No, “everything” isn’t a typo.
Copyediting app Grammarly included a gaping security hole that left users of its browser extension open to more embarrassment than just misspelled words.
The Grammarly browser extension for Chrome and Firefox contained a “high severity bug” that was leaking authentication tokens, according to a bug report by Tavis Ormandy, a security researcher with Google’s Project Zero. This meant that any website a Grammarly user visited could access the user’s “documents, history, logs, and all other data,” according to Ormandy.
Grammarly provides automated copyediting for virtually anything you type into a browser that has the extension enabled, from blogs to tweets to emails for your attorney.
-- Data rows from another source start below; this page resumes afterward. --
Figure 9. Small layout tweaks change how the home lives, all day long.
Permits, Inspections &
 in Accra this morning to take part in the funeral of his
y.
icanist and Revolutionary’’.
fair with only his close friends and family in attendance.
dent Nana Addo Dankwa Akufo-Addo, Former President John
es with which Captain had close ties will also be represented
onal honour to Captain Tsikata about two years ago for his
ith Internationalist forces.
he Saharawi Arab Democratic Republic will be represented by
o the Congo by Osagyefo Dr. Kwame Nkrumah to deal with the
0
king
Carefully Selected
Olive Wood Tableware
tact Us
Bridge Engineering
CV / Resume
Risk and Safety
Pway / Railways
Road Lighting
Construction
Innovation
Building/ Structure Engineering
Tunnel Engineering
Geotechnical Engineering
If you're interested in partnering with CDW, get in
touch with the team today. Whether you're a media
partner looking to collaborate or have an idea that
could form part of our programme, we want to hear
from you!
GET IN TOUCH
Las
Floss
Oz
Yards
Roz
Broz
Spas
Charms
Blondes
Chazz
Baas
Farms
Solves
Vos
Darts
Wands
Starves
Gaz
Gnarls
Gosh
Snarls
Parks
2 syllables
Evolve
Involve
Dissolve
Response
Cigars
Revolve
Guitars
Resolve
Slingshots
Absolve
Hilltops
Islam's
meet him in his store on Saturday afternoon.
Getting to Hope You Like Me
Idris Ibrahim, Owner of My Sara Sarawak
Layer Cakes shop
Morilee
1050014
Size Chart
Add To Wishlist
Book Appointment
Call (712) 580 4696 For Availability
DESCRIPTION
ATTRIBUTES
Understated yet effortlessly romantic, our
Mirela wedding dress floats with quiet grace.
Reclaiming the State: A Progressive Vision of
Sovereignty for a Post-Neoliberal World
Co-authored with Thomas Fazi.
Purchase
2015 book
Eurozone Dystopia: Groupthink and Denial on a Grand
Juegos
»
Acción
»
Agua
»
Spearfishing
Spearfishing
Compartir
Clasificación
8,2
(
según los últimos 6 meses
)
In other words, there is an unfathomable number of scenarios in which this kind of major vulnerability could result in disastrous real-world consequences.
Grammarly has approximately 22 million users, according to Ormandy, and it’s unclear whether anyone took advantage of this glaring security hole to steal users’ private writings or correspondence. Grammarly did not immediately respond to our request for comment.
The good news is, Grammarly quickly fixed the bug in the Chrome Web Store in what Ormandy called a “really impressive response time”. Ormandy says Mozilla confirmed the Firefox version of the extension also rolled out to users, and the update should have been automatic.
Still, let this be a reminder that giving any browser plugin the ability to access literally everything you type online could leave you totally srcewed.